About this exercise> Output all entries exactly; images excluded.

Listed entries>
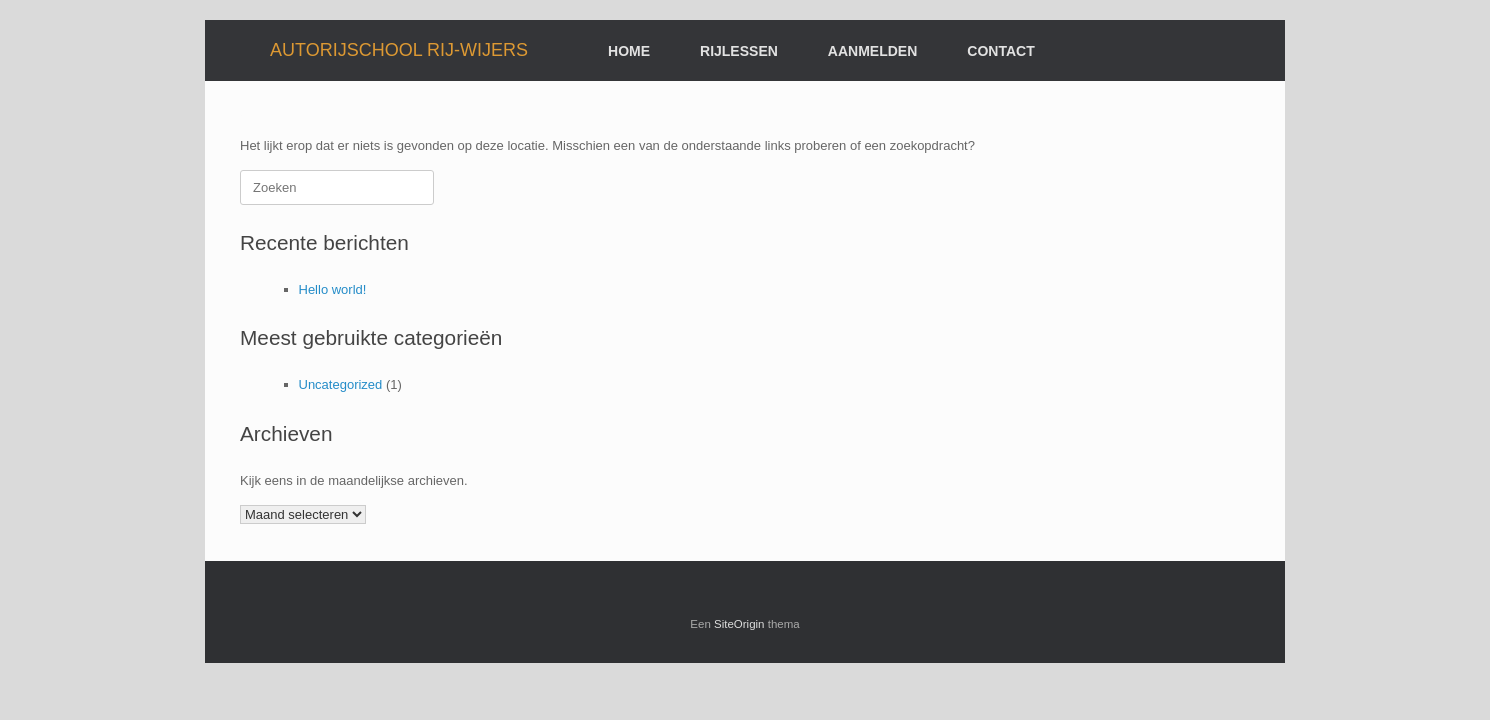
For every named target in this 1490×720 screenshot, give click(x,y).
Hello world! (333, 289)
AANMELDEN (872, 51)
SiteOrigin (739, 624)
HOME (629, 51)
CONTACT (1000, 51)
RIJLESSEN (739, 51)
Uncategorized (341, 384)
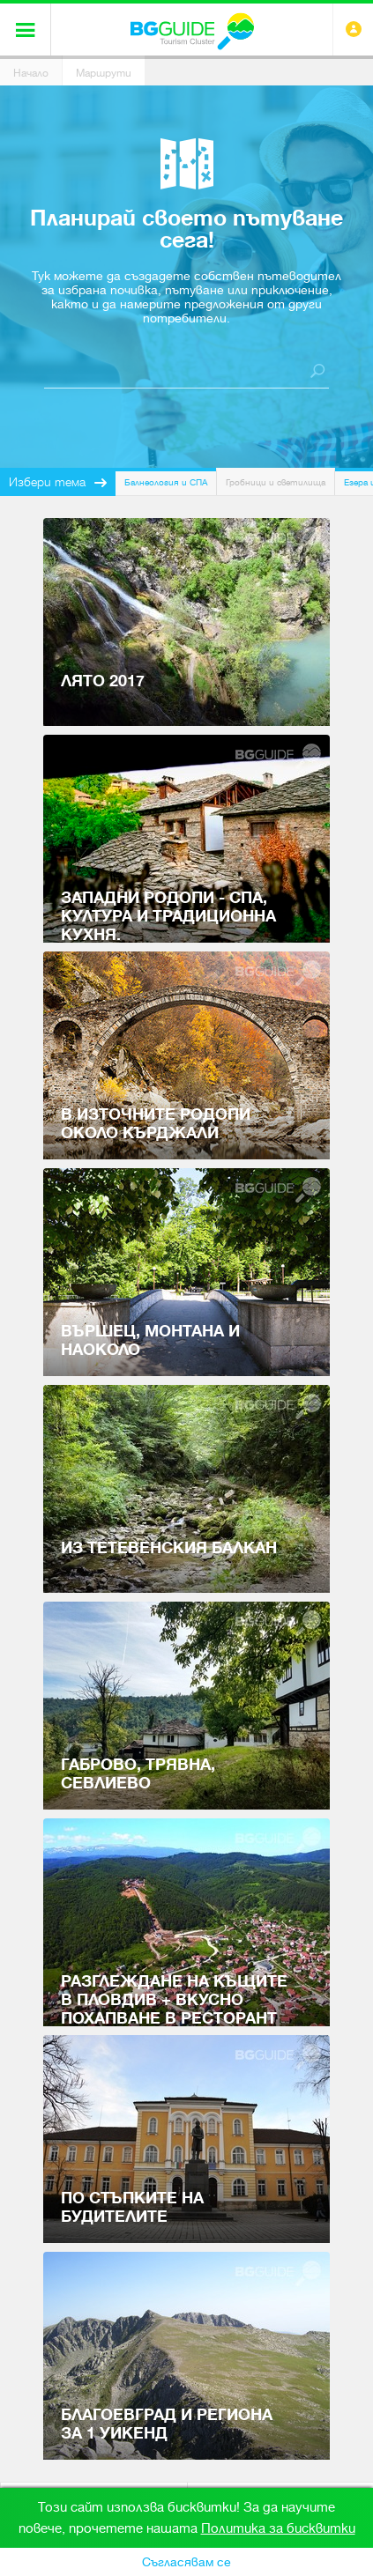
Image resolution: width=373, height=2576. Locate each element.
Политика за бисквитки (278, 2528)
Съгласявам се (186, 2562)
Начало (30, 73)
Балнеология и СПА (165, 482)
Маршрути (103, 73)
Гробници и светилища (275, 482)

Problem solution>
For every named target in this 1490×720 screenshot, give click(x,y).
Hello world! (333, 289)
AANMELDEN (872, 51)
SiteOrigin (739, 624)
HOME (629, 51)
CONTACT (1000, 51)
RIJLESSEN (739, 51)
Uncategorized (341, 384)
Image resolution: width=373, height=2576. Locate each element.
Политика за бисквитки (278, 2528)
Съгласявам се (186, 2562)
Начало (30, 73)
Балнеология и СПА (165, 482)
Маршрути (103, 73)
Гробници и светилища (275, 482)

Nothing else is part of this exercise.